Welders Weld, Singers Sing, Writers Write

12.28.08


Vientiane, Laos - Went out onto the street today determined to make everyone I encountered laugh.

Remember that grade school game? I can MAKE you laugh. I can make you blink first. I was walking down the street, thinking, ‘I can make you laugh.’

It happened. Everywhere I went, people were laughing. The housekeeping staff, the people at the desk, the heavy set lady watering the plants at the Lao Hotel. She turned, saw me, and busted out into a bigass smile.

Those kids on the sidewalk next. Then the guy and his sister at the buffet place on the avenue. I had to make sure I had the translation correct. “How do you say, ‘Why are you laughing?’” I asked.

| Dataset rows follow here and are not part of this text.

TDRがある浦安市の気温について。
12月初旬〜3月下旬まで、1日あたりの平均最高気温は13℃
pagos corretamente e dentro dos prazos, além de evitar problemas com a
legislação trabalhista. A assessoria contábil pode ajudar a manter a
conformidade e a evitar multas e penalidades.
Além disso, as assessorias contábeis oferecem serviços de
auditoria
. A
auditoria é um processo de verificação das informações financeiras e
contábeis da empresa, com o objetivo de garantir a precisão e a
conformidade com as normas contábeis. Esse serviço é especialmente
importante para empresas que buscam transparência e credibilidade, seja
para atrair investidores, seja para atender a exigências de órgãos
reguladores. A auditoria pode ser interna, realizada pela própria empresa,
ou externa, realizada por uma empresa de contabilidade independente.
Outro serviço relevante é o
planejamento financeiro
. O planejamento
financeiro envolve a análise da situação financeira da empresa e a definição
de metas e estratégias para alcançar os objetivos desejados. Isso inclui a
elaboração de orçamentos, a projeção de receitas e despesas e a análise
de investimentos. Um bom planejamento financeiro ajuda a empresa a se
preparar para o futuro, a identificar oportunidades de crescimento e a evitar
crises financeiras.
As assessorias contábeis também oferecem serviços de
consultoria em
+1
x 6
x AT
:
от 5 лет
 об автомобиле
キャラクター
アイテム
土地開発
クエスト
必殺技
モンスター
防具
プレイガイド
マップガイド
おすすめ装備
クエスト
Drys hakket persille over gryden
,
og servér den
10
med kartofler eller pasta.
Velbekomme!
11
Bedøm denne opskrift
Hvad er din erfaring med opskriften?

I had it right. And then I began asking, “Why are you laughing?” to several people.

“I feel happy inside,” one said.

“She laugh at YOU,” said the guy of his sister. “Why?” I asked.

“She say she don’t know. Just happy.”

The police at the corner ‘police box’ for whom I demonstrated the crip-step when I saw one bobbing his head to music blaring from a electronics promotion across the avenue; the taxi drivers giving me opposite directions to immigration, then holding their sides in laughter when I responded by holding up three fingers and saying ‘three’ as I walked away, when one of them asked me if I wanted a ‘laydee’; the four schoolgirls unhesitatingly surrendering their camera for a group shot; the people inviting me to join their pig-on-a-spit dinner; the teenagers waving me over for inclusion in their photo at the fountain; the Lao couple allowing me to photograph them with their toddler daughter at Patuxay monument; the Japanese couple, the guy in the truck on the passenger's side, little kids on the backs of motorbikes, catching my eye, laughing and waving as they passed, everyone, laughing.

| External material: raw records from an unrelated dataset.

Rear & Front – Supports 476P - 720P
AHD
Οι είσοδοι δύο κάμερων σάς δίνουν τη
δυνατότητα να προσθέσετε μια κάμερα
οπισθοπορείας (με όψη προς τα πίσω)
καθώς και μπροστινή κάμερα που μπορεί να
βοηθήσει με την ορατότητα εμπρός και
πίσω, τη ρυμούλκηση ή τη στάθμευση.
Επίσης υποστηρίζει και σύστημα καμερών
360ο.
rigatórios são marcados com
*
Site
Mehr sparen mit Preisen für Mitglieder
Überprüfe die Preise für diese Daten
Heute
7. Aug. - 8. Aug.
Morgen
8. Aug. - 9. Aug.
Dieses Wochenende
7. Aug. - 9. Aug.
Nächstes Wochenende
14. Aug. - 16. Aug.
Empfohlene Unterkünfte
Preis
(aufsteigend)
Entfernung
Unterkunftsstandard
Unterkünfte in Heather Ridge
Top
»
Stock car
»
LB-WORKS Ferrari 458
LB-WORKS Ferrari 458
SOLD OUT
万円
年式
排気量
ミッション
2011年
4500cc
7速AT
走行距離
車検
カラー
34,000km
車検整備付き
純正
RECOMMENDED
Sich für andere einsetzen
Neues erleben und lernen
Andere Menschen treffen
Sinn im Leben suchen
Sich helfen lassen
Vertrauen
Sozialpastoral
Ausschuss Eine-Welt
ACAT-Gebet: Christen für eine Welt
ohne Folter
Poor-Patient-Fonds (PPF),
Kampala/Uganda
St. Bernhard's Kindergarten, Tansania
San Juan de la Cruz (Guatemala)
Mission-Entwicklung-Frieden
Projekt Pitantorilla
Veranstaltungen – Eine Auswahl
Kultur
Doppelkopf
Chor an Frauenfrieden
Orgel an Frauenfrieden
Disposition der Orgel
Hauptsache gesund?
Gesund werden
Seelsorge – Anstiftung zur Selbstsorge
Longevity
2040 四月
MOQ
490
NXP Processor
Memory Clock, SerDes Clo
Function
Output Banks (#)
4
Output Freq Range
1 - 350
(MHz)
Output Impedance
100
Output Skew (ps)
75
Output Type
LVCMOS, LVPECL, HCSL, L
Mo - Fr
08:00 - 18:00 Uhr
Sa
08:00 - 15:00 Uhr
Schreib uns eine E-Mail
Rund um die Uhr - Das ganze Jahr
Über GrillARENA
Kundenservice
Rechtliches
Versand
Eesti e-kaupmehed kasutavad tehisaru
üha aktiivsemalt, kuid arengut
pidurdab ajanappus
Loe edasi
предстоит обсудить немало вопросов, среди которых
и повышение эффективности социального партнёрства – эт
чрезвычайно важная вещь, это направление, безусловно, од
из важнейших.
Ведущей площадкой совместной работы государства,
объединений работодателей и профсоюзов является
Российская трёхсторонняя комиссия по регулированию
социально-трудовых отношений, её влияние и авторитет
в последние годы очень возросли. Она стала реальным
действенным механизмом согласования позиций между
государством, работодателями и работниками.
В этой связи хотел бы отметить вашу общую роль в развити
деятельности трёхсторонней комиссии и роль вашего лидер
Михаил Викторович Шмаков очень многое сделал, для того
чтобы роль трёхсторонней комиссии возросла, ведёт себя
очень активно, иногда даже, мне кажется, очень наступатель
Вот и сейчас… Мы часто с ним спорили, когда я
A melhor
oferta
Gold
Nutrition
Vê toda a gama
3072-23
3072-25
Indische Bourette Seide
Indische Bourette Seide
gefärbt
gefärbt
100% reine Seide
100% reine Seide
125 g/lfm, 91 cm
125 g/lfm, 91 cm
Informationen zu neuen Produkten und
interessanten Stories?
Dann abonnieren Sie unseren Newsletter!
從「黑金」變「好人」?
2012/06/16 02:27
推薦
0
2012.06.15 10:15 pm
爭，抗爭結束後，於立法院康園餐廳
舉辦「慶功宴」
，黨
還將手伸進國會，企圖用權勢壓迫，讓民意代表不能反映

Something must be up. “What day is this?” I asked the lady at the coffee corner. “Saturday,” she said, laughing.

“And why are you laughing? What funny?” I asked, thinking I must have had rice or something stuck to my face, green vegetable fixed in my teeth, a ‘kick me’ sign on my back.

She just shook her head and looked away, big smile on her face.

Maybe it was just universal affirmation, I don’t know. Maybe they were already laughing, and I just got on board. Returned to my room and showered, took a dog nap, thinking to sleep through the night, reluctant to return to the street for dinner for fear the magic had ended.